Figure 5.5.1 Top 20 trademark applicants, 2009-11 average

L’analisi delle richieste di brevetto presentate può fornire altre importanti informazioni sull’attività economica di un paese. Per esempio, è possibile identificare i settori dove un paese è più dinamico, in termini di brevetti; da questo punto di vista, circa il 50% dei brevetti italiani ricade nella categoria dei manufatti di livello tecnologico alto o medio-alto, mentre poco meno del 25% è compreso nei manufatti di basso livello tecnologico.

Figure 6.8.1 Patenting activity by sector, 2009-11 

Ma un brevetto da solo può non bastare. È quindi fondamentale analizzarne l’importanza per il successivo sviluppo di una determinata tecnologia, valutando il numero e la distribuzione delle citazioni ricevute dal brevetto stesso. Un’analisi dalla quale, di nuovo, l’Italia si posiziona al di sotto della media europea.

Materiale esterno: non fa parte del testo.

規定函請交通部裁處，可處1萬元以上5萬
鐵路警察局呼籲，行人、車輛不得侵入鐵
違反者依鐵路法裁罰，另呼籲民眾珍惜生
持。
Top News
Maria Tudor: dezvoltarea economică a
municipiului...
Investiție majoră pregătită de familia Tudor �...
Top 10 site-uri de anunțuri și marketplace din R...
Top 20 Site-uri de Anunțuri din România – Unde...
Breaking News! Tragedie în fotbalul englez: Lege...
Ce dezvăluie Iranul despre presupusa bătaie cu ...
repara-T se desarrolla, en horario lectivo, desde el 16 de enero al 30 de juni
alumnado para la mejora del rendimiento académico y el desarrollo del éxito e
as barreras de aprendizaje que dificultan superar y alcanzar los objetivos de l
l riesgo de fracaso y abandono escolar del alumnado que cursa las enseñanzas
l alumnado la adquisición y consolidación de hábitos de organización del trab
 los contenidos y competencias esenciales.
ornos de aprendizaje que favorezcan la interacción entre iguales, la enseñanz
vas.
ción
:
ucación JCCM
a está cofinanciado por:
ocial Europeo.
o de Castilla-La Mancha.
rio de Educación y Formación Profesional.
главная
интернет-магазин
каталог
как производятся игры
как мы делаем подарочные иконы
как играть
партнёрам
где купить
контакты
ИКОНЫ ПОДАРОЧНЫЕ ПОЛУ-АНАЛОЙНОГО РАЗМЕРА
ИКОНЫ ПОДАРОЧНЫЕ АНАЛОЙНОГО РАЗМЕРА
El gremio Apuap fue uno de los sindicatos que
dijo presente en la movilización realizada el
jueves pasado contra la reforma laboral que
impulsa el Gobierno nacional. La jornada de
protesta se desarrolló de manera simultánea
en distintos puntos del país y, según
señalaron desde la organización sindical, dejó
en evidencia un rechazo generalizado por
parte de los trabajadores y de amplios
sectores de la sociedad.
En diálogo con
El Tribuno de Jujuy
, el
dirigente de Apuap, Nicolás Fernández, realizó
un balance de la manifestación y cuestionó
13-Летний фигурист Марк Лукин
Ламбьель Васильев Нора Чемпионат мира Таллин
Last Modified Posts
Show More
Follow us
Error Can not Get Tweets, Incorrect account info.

Figure 6.9.1 The relevance of patents for later inventions, 2002-06 

Biotecnologie, pharma e salute: settori strategici anche per l'Italia

Uno dei settori dove si sta investendo di più per poter superare le sfide dell’economia globale è quello dell’industria biotecnologia. Questo comparto dimostra di avere grandi capacità di crescita e quindi di assorbimento di professionalità a elevata qualificazione. Le biotecnologie sono impiegate in numerosi settori industriali, ad esempio in ambito sanitario, farmaceutico, tessile, chimico, per la salute degli animali, nonché per la lavorazione di alimenti, carta, plastica, combustibili e mangimi. Le 400 aziende che operano in questo settore in Italia nel 2011 hanno avuto un fatturato di circa 7,15 miliardi di euro. 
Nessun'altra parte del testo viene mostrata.